Ammontano a 286mila i lavoratori dipendenti che hanno usufruito di congedi parentali (astensione facoltativa) nel 2010. Di questi, il 93,5% ha un contratto a tempo indeterminato (nel Nord si concentra il 67% dei congedi parentali con contratti a tempo indeterminato). Fra i lavoratori che hanno goduto dei congedi parentali pur non avendo il posto fisso (6,5%), quasi i tre quarti (74%) sono concentrati al Sud e nelle Isole.
I congedi parentali sono invece ancora poco utilizzati dai padri. ”Basti pensare – si legge nel Rapporto - che ne ha usufruito appena il 10% dei lavoratori dipendenti, mentre, fra gli autonomi, le beneficiarie sono esclusivamente donne (100%)”.

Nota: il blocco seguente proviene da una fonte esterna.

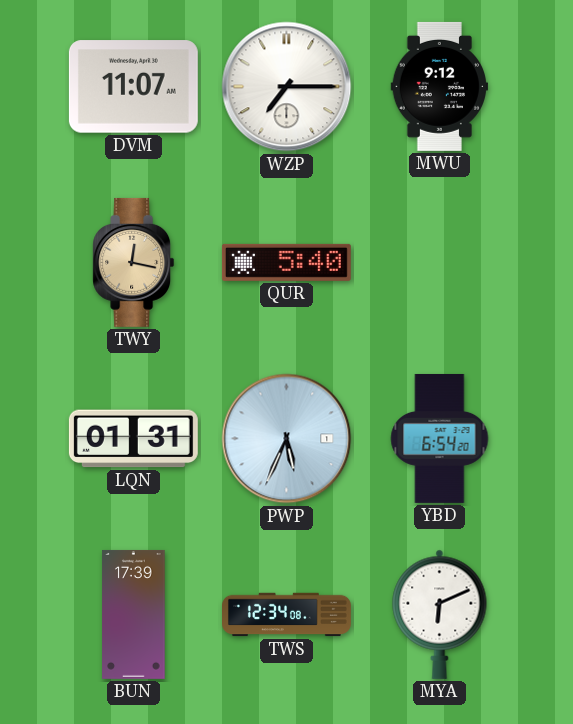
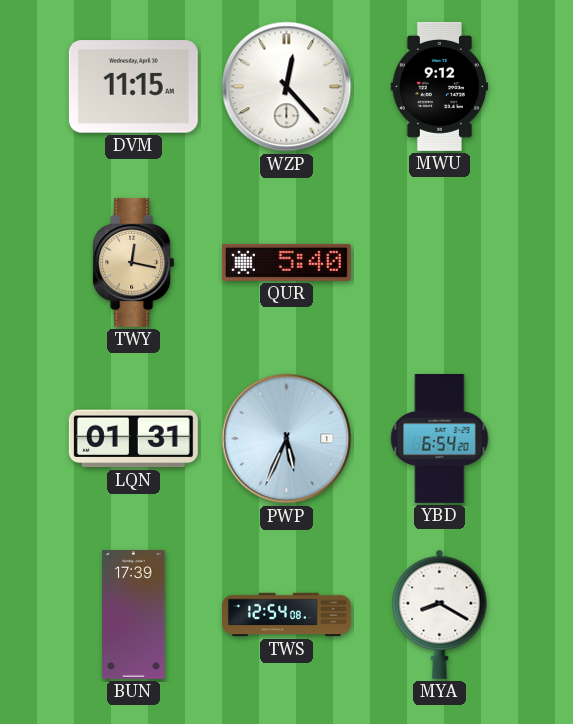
DVM: 11:07 -> 11:15
WZP: 7:15 -> 12:23
TWS: 12:34 -> 12:54
MYA: 6:11 -> 8:20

Prima infanzia. Offerta asili nido ancora scarsa
Nel 2009 sono circa 193mila i bambini tra zero e due anni di età iscritti negli asili nido comunali, compresi quelli che frequentano gli asili nido convenzionati o sovvenzionati dai Comuni.
Ammonta a circa 1 miliardo e 447 milioni di euro la spesa per gli asili nido, che ingloba quella sostenuta dalle amministrazioni pubbliche e dalle famiglie. La quota di spesa a carico degli utenti è, nel complesso, pari al 18%. Tale quota si mantiene piuttosto stabile negli ultimi anni. La compartecipazione degli utenti alla spesa è più elevata nelle Marche e in Lombardia (rispettivamente 26,4% e 25%).
Ma, afferma il Rapporto, “nonostante il generale ampliamento dell’offerta pubblica, la quota di domanda soddisfatta è ancora limitata rispetto al potenziale bacino di utenza: gli utenti degli asili nido sono passati dal 9,0% dei residenti tra zero e due anni dell’anno 2004 all’11,3% di quelli del 2009”.
Assegni familiari: il 60% dei beneficiari hanno nuclei familiari fino a tre componenti
Le classi di età con il maggior numero di beneficiari sono quelle dei 30-39enni (34,1%) e dei 40-49enni (44,8%). I beneficiari appartenenti a nuclei familiari numerosi sono relativamente di meno: più di sei su dieci appartengono, infatti, a nuclei fino a tre componenti, il 31,9% dei beneficiari ha un nucleo familiare di quattro persone, il 6,1% di cinque e appena l’1,2% ne ha più di cinque.